According to a report, dated October 5, 2021, by the United Nations Children's Fund (UNICEF), around 14% of young people aged between 15-25 years or 1 out of 7 people often feel depressed or face some mental health-related issues in India.

And also, children of this group in India have been more resistant in seeking support for these issues, as per the report. People who face these issues, also find themselves distracted or uninterested most of the time, the report says.

The report also notes that as the COVID-19 pandemic heads into its third year, the impact on children and young people's mental health continues to weigh heavily. The reason behind this has a lot of key driving factors.

As per the Indian Journal of Psychiatry, even before the pandemic, at least 50 million children in India were affected with mental health issues and 80-90% of them have not even sought professional support.

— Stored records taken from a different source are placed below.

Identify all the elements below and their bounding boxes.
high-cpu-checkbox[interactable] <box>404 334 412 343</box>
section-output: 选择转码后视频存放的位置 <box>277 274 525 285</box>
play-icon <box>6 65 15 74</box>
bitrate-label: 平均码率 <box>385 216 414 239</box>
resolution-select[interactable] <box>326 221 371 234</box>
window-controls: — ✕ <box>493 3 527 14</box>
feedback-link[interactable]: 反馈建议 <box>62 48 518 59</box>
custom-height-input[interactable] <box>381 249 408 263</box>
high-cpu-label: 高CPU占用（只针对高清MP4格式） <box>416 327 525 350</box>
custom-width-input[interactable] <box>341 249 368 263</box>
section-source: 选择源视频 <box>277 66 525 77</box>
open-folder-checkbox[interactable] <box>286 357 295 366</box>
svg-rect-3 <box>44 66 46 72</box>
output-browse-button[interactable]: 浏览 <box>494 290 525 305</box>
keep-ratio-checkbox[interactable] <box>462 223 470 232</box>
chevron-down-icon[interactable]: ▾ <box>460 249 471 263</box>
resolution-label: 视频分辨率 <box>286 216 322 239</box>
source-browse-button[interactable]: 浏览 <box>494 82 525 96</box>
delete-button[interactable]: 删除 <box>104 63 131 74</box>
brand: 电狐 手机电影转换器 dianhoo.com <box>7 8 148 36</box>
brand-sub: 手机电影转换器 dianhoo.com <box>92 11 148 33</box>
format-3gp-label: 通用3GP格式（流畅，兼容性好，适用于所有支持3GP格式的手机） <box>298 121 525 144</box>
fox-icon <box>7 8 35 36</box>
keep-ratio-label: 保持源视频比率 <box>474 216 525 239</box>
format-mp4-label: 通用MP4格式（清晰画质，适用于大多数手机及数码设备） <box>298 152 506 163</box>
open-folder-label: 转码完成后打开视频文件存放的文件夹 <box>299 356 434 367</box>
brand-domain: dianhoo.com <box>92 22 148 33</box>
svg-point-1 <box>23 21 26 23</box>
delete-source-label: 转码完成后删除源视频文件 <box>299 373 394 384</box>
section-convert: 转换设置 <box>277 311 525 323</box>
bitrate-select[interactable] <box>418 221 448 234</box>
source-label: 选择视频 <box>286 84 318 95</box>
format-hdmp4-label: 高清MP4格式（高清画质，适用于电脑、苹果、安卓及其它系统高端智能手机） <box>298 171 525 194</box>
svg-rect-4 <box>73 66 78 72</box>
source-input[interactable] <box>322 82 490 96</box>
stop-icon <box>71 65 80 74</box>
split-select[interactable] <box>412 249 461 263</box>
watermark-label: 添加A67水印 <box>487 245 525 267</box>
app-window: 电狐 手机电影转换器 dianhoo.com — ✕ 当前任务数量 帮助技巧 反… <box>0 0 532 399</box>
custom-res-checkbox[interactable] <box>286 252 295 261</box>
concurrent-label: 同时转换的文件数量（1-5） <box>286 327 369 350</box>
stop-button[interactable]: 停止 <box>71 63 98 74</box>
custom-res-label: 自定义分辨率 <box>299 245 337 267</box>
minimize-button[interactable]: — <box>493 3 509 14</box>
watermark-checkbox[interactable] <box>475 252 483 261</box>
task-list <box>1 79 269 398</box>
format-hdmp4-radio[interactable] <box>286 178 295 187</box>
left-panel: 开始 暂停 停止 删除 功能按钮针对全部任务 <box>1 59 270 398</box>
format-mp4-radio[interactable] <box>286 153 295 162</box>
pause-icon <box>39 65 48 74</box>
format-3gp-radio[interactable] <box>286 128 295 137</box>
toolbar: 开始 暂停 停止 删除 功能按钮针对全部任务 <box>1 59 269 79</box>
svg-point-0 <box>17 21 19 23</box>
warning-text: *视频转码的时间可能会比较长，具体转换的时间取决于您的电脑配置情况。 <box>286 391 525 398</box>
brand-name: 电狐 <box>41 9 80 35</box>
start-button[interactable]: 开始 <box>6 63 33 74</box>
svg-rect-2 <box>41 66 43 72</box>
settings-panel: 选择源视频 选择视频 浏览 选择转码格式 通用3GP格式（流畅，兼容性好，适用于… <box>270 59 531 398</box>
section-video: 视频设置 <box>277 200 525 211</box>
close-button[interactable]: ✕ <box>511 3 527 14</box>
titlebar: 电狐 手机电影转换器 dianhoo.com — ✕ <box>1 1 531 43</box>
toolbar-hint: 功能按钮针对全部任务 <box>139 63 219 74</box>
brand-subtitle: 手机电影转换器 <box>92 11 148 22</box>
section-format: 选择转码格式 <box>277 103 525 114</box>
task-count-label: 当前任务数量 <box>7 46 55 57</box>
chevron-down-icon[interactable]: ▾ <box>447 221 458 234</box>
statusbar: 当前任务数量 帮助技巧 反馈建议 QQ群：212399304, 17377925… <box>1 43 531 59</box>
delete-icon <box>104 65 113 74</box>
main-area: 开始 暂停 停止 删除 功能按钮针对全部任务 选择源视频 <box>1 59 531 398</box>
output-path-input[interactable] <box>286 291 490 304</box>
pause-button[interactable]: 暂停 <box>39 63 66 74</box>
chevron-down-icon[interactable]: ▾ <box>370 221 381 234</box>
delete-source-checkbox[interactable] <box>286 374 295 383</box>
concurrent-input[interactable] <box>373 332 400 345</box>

Another report by Pew Research Center highlighted that the pandemic has hit harder on young people and adolescents, as half of them reported that they or someone in their family had lost a job or taken a cut in pay, and also most of them haven’t yet established their careers and they’ll likely have a harder time getting back on track.

To have a better understanding and gain some perspective, Business Insider spoke to Dr. Jyoti Kapoor, senior psychiatrist and founder of Manasthali, an online platform, which provides mental health related services.

Kapoor is of the opinion that young people are succumbing to mental health problems far more today than compared to a few years back. “We see a lot of stimulation, a huge amount of information regarding anything is out there and this information exposes us to a lot of conflicts. A younger mind is not ready to handle those conflicts. So the stress levels are pretty high, especially expectations from ourselves,” says Kapoor.

Further talking about stimulus, she also highlights that people of this age group (15-25) are almost starters or freshers who are just entering the professional world or are heading towards career-deciding exams. People of this age group have over the time become more competitive, or have a jealousy factor that shoots up the anxiety and stress level way more, according to Kapoor.

“Younger people want to achieve success very fast. People now want to have their own startups, they want to have luxurious items and that can become quite stressful as people don’t want to give up so easily,” she adds.

The people who belong to Gen Z are mostly night owls rather than early risers as compared to millennials, says Kapoor. A study cited by The Economic Times in 2018 revealed that 53% of Gen Z population in India go to bed late or sleep late due to gadgets or social media scrolling.

“Not only people using social media or watching Netflix, the globalisation of work culture has also eradicated the sleep culture. People more often come across work-related situations at night, which disrupts their sleeping patterns.” — Dr. Jyoti Kapoor, a senior psychiatrist

Mental health not only disrupts your peace of mind, but it brings out a chain of side effects in your body. Women who suffer from mental health issues are more likely to invite other diseases, especially problems related to fertility and menstruation.

“PCOS [Polycystic Ovarian Syndrome] and PCOD [Polycystic Ovarian Disease] are one [sic] of the major psychosomatic problems. As it is a problem of hormonal imbalance, it requires treatment of stress management. Mental health can also bring you infertility issues. Higher the person is stressed, the lower will be the chances to conceive,” Kapoor highlights.

A report by The Hindu says that one in five women in India suffer from (PCOS) or (PCOD). These are hormonal disorders in women, which affect their reproductive system.